Она пересказывает историю о маленьком мальчике по имени Си. Когда ему было пять, его хозяин, мистер Суон Томпсон, умер и все его имущество, включая рабов, поделили между собой его сын и дочь.
— «Это было в тысяча восемьсот… — Джуно-Джейн приподнимается на цыпочки, чтобы лучше разглядеть цифры. — Тысяча восемьсот тридцать четвертом. Помню, как мисс Луризи Кафф пришла в дом и сказала моей маме: „Пусть Си мне отдадут, это ведь я его таким воспитала!“ Когда маму увозили, кучером был дядя Томас. У нее тогда осталось двое детей — Си и Орандж. Письма присылать в Мидуэй, Техас. Си Джонсон».

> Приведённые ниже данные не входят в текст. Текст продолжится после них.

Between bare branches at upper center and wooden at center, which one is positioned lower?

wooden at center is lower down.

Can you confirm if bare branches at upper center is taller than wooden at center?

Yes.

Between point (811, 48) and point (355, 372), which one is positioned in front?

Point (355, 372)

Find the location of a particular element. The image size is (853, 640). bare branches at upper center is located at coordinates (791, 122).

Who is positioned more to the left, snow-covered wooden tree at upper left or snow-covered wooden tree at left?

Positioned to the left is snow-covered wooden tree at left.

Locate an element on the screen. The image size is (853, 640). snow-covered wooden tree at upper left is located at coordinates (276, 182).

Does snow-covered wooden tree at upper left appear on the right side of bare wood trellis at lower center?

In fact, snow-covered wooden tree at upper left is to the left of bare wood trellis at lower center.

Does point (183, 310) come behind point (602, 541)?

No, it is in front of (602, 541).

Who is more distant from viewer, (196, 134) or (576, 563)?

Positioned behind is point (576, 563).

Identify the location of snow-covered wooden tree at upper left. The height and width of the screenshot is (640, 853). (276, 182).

— Бог ты мой! — говорю я вновь, на этот раз громче. — Да он ведь сейчас, поди, уже успел состариться! Старик, а все живет в Техасе и ищет семью! И его слова добрались даже сюда, и все потому, что их напечатали!
Поток мыслей все ширится, точно река после ливня, — растет, змеится, несется, смывая с души всякую тяжесть, все, что только вынесло на берега за долгие месяцы и годы. И я позволяю себе унестись далеко-далеко, где еще не бывала. Может, на стенах есть имена и моих близких тоже? Может, там есть мама, Харди, Хет, Пратт, Эфим, Эдди? Истер, Айк, малютка Роуз? Тетя Дженни и малышка Мэри-Эйнджел, которую я последний раз видела в загончике для рабов, когда ей было всего три года от роду, в тот день, когда ее унес торговец?

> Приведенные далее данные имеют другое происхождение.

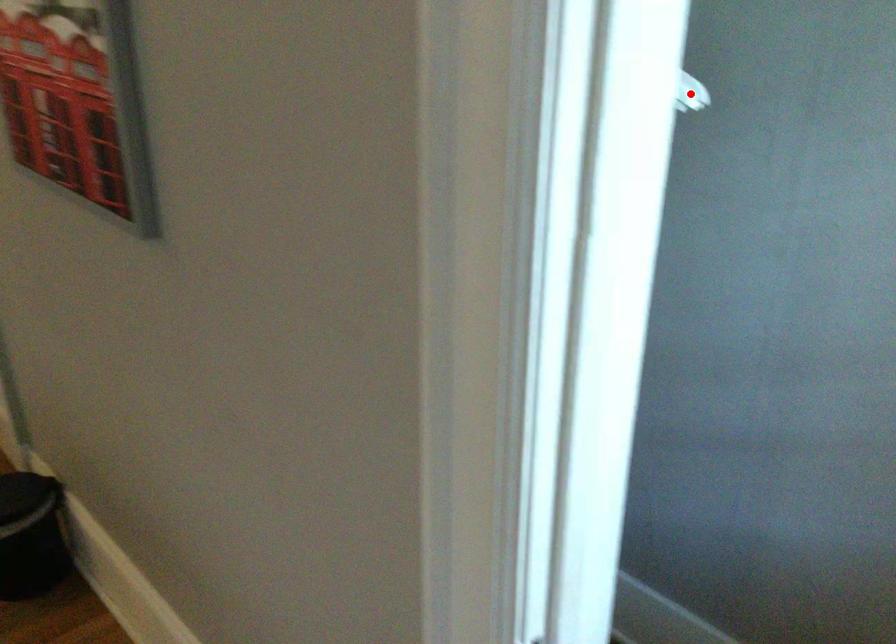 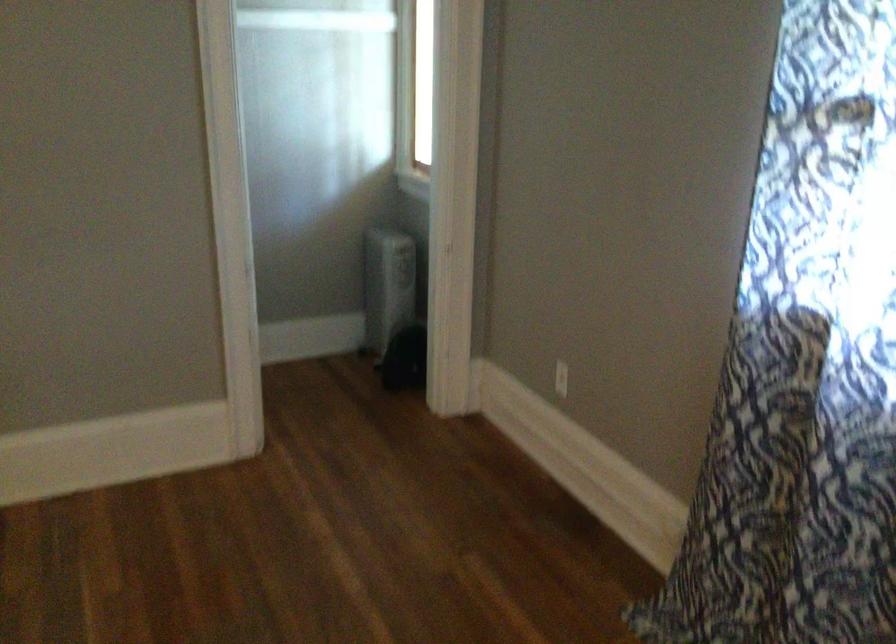 Question: I am providing you with two images of the same scene from different viewpoints. A red point is marked on the first image. Can you still see the location of the red point in image 2?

Мэри-Эйнджел, должно быть, уже совсем большая. Она ведь всего на три года меня младше. Значит, сейчас ей пятнадцать. Возможно, она пошла в школу для цветных и научилась писать. Может, и ее объявление есть в одном из квадратиков на стене! Может, ее тут можно найти, а я об этом даже не знаю! Может, вся моя семья тоже здесь!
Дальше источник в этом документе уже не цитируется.